By Morris Beschloss, Special to The Desert Sun
Although the U.S. retains the largest coal reserves in the world, along with the top rung in natural gas, and just short of global leadership in oil, coal has become the target of frontal attacks by government agencies such as the EPA, as well as regulatory restraints that relegate this fossil fuel to a fading element of the past, headed for extinction.
The bankruptcy proceedings of Patriot Coal and the weakened position of Peabody would tend to reiterate the fading benefits of this once mighty power generation/industry element.
But a recent report from the National Center for Policy Analysis Research paints a more optimistic picture, despite the hammer blows of the Environmental Protection Agency. The EPA has done everything to curtail coal use, down to 38% of existing utility fossil fuels, while retaining most of its benefits of converting iron ore to steel. Additional expansions are prevented from utilizing coal as a powering agent.

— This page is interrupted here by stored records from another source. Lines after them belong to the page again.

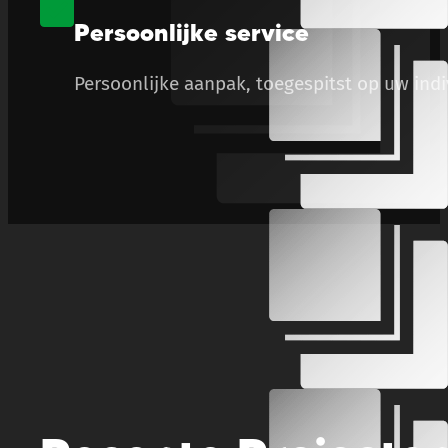
Persoonlijke service
Persoonlijke aanpak, toegespitst op uw ind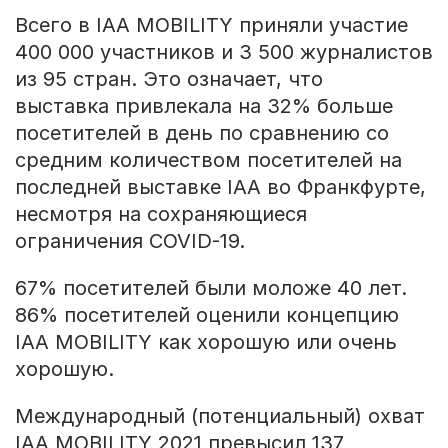
Всего в IAA MOBILITY приняли участие
400 000 участников и 3 500 журналистов
из 95 стран. Это означает, что
выставка привлекала на 32% больше
посетителей в день по сравнению со
средним количеством посетителей на
последней выставке IAA во Франкфурте,
несмотря на сохраняющиеся
ограничения COVID-19.
67% посетителей были моложе 40 лет.
86% посетителей оценили концепцию
IAA MOBILITY как хорошую или очень
хорошую.
Международный (потенциальный) охват
IAA MOBILITY 2021 превысил 137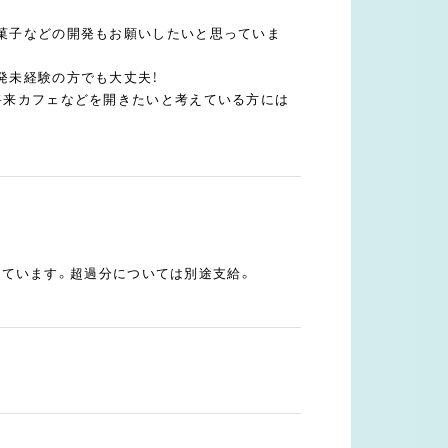
菓子などの開発もお願いしたいと思っていま
発未経験の方でも大丈夫！
将来カフェなどを開きたいと考えている方には
まれています。超過分については別途支給。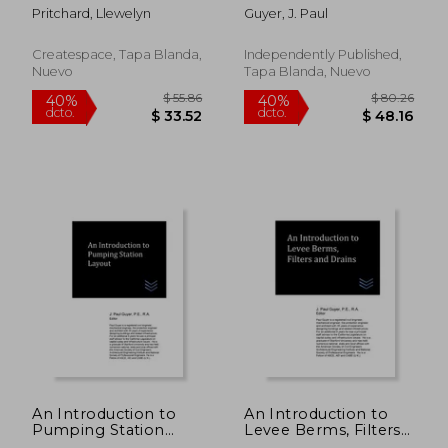
ukuvakasha (en Zulu)
Foundation Analysis
Pritchard, Llewelyn
Guyer, J. Paul
(en Inglés)
Createspace, Tapa Blanda,
Independently Published,
Nuevo
Tapa Blanda, Nuevo
$ 80.26
$ 141
40%
40%
dcto.
dcto.
$ 48.16
$ 85.
An Introduction to
An Introduction to
Pumping Station
Levee Berms, Filters
Layout (en Inglés)
and Drains (en Inglés)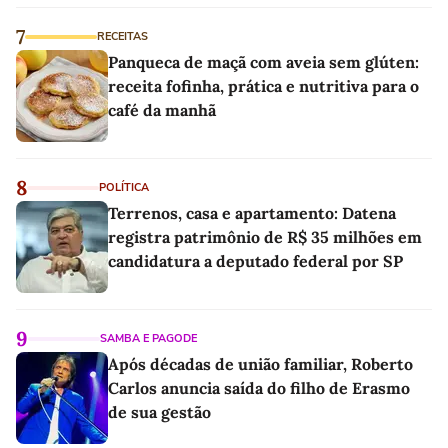
7
RECEITAS
Panqueca de maçã com aveia sem glúten:
receita fofinha, prática e nutritiva para o
café da manhã
8
POLÍTICA
Terrenos, casa e apartamento: Datena
registra patrimônio de R$ 35 milhões em
candidatura a deputado federal por SP
9
SAMBA E PAGODE
Após décadas de união familiar, Roberto
Carlos anuncia saída do filho de Erasmo
de sua gestão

The NCPA report derives its increasingly optimistic conclusions from foreign demand for U.S. coal, which this research organization claims is on the rise. NCPA points to increasing demand from India, Japan, and especially China, which relies on coal for over 70% of its growing energy production.

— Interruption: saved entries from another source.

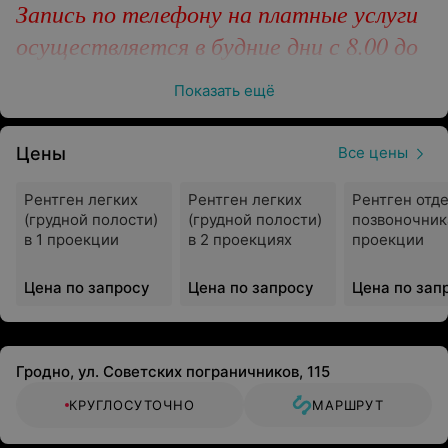
Запись по телефону на платные услуги
осуществляется в будние дни с 8.00 до
16.00 часов.
Показать ещё
Цены
Все цены
Городская клиническая больница скорой медицинской
помощи г. Гродно является одним из крупнейших
Рентген легких
Рентген легких
Рентген отд
медицинских учреждений области. Большинство
(грудной полости)
(грудной полости)
позвоночника
отделений оказывает профессиональную помощь не
в 1 проекции
в 2 проекциях
проекции
только жителям города и района, но и всей области.
Цена по запросу
Цена по запросу
Цена по зап
Врачи больницы работают по следующим
направлениям:
Терапия;
Гродно, ул. Советских пограничников, 115
Хирургия;
КРУГЛОСУТОЧНО
МАРШРУТ
Акушерство и гинекология;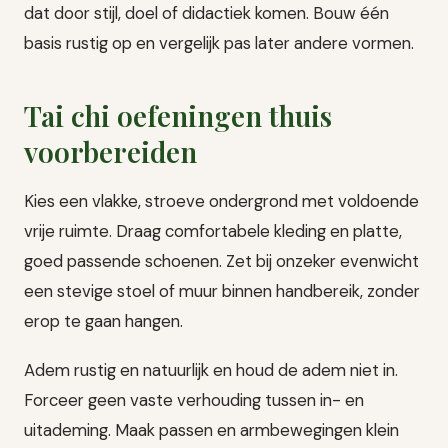
dat door stijl, doel of didactiek komen. Bouw één
basis rustig op en vergelijk pas later andere vormen.
Tai chi oefeningen thuis
voorbereiden
Kies een vlakke, stroeve ondergrond met voldoende
vrije ruimte. Draag comfortabele kleding en platte,
goed passende schoenen. Zet bij onzeker evenwicht
een stevige stoel of muur binnen handbereik, zonder
erop te gaan hangen.
Adem rustig en natuurlijk en houd de adem niet in.
Forceer geen vaste verhouding tussen in- en
uitademing. Maak passen en armbewegingen klein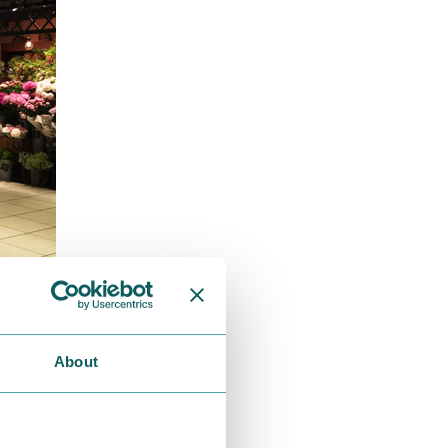
About
を抜け目無く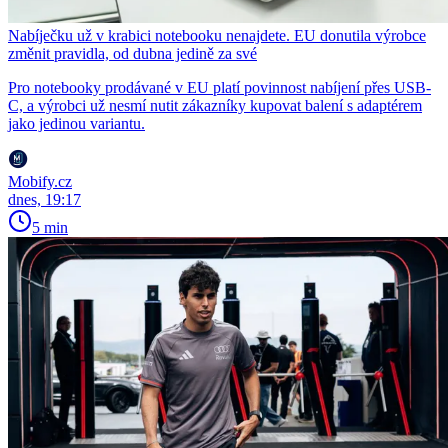
Nabíječku už v krabici notebooku nenajdete. EU donutila výrobce
změnit pravidla, od dubna jedině za své
Pro notebooky prodávané v EU platí povinnost nabíjení přes USB-
C, a výrobci už nesmí nutit zákazníky kupovat balení s adaptérem
jako jedinou variantu.
Mobify.cz
dnes, 19:17
5 min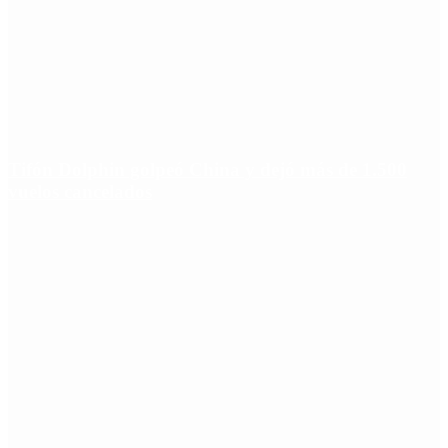
Tifón Dolphin golpeó China y dejó más de 1.500
vuelos cancelados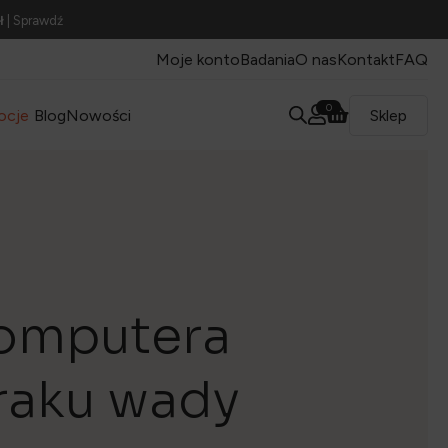
ł
| Sprawdź
Moje konto
Badania
O nas
Kontakt
FAQ
0
ocje
Blog
Nowości
Sklep
komputera
raku wady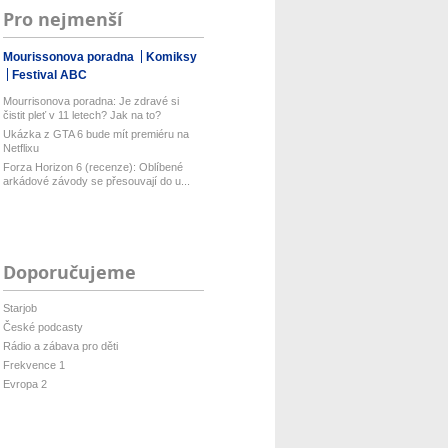
Pro nejmenší
Mourissonova poradna
Komiksy
Festival ABC
Mourrisonova poradna: Je zdravé si
čistit pleť v 11 letech? Jak na to?
Ukázka z GTA 6 bude mít premiéru na
Netflixu
Forza Horizon 6 (recenze): Oblíbené
arkádové závody se přesouvají do u...
Doporučujeme
Starjob
České podcasty
Rádio a zábava pro děti
Frekvence 1
Evropa 2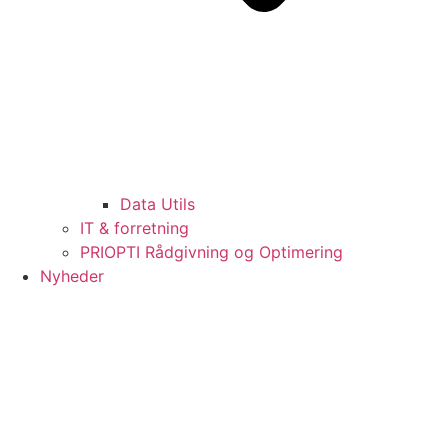
Data Utils
IT & forretning
PRIOPTI Rådgivning og Optimering
Nyheder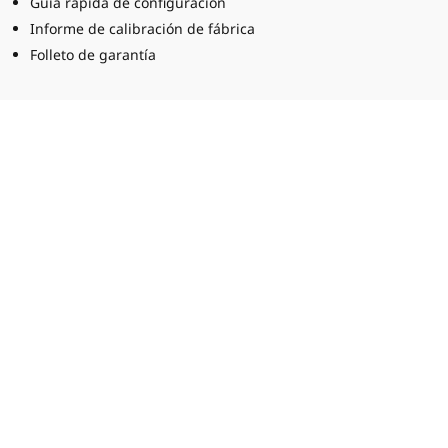
Guía rápida de configuración
Informe de calibración de fábrica
Folleto de garantía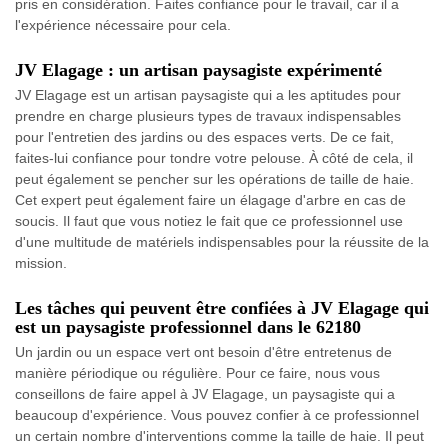
pris en considération. Faites confiance pour le travail, car il a
l'expérience nécessaire pour cela.
JV Elagage : un artisan paysagiste expérimenté
JV Elagage est un artisan paysagiste qui a les aptitudes pour
prendre en charge plusieurs types de travaux indispensables
pour l'entretien des jardins ou des espaces verts. De ce fait,
faites-lui confiance pour tondre votre pelouse. À côté de cela, il
peut également se pencher sur les opérations de taille de haie.
Cet expert peut également faire un élagage d'arbre en cas de
soucis. Il faut que vous notiez le fait que ce professionnel use
d'une multitude de matériels indispensables pour la réussite de la
mission.
Les tâches qui peuvent être confiées à JV Elagage qui
est un paysagiste professionnel dans le 62180
Un jardin ou un espace vert ont besoin d'être entretenus de
manière périodique ou régulière. Pour ce faire, nous vous
conseillons de faire appel à JV Elagage, un paysagiste qui a
beaucoup d'expérience. Vous pouvez confier à ce professionnel
un certain nombre d'interventions comme la taille de haie. Il peut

Germany’s imports of American coal have doubled in the recent past. It continues to rise as Berlin attempts to eliminate all use of nuclear power generation by 2022.

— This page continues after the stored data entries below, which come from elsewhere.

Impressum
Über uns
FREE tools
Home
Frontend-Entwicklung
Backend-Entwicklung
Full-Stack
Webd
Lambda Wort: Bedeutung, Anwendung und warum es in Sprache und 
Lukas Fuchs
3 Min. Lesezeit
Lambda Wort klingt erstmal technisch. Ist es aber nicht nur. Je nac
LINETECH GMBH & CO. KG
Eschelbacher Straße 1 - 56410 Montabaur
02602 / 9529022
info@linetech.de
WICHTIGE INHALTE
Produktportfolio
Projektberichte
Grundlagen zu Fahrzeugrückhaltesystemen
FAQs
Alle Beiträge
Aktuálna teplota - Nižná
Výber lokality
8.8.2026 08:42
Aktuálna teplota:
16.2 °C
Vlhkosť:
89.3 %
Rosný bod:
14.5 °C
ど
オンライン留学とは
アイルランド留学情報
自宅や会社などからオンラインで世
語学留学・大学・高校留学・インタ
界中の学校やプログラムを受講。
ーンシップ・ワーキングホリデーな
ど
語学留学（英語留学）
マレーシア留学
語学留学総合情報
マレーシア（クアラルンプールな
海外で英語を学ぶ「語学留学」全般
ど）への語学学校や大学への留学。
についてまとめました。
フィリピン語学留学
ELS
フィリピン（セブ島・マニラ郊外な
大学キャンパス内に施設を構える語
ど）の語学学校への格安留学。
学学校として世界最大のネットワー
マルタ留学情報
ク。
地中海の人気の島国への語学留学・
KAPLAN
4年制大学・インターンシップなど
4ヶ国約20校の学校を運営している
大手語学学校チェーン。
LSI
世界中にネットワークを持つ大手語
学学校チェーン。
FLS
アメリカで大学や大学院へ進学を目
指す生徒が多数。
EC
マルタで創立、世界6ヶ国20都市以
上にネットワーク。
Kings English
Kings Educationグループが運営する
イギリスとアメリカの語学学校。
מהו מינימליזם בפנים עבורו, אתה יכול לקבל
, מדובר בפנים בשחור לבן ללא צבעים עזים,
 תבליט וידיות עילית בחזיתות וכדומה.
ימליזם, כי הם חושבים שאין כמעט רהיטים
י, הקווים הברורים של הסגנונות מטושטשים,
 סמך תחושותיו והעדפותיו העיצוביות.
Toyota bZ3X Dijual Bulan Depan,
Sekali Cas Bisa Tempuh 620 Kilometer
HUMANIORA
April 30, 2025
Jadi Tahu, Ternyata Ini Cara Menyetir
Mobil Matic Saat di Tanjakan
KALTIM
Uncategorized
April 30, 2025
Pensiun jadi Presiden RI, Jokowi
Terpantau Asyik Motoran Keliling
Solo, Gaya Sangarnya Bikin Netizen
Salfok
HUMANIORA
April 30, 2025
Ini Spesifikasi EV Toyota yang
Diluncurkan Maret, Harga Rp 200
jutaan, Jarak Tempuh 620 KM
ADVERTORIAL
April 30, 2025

The United Kingdom and the Netherlands were the two largest importers of American coal in 2013. American coal exports to Britain were 73% higher in the first three quarters of that year, as compared to the same period in 2012.
While NCPA admits to the greater amount of CO² and greenhouse gas emissions by coal as compared to natural gas and renewables, both undeveloped, developing, and even some European developed nations consider coal’s low cost for power generation a major factor. This, to some of these nations, is more important than “climatological purity.”
In the current seesaw between long-term climatological benefits and lower cost of “steel-making,” as well as heating, cooling, and power generation, coal’s ready availability and cost effectiveness wins out. Even China, which is attempting to “defumigate” its big cities, will still buy coal to supplement its insufficient indigenous resources from lesser climatically stringent exporters, if not the U.S.
At this point of American recovery, it would seem a greater tilt to economic export advantage might be the wiser decision in supporting America’s export revenues, hamstrung by the current “sky-high” dollars, and the potential cutback in oil production.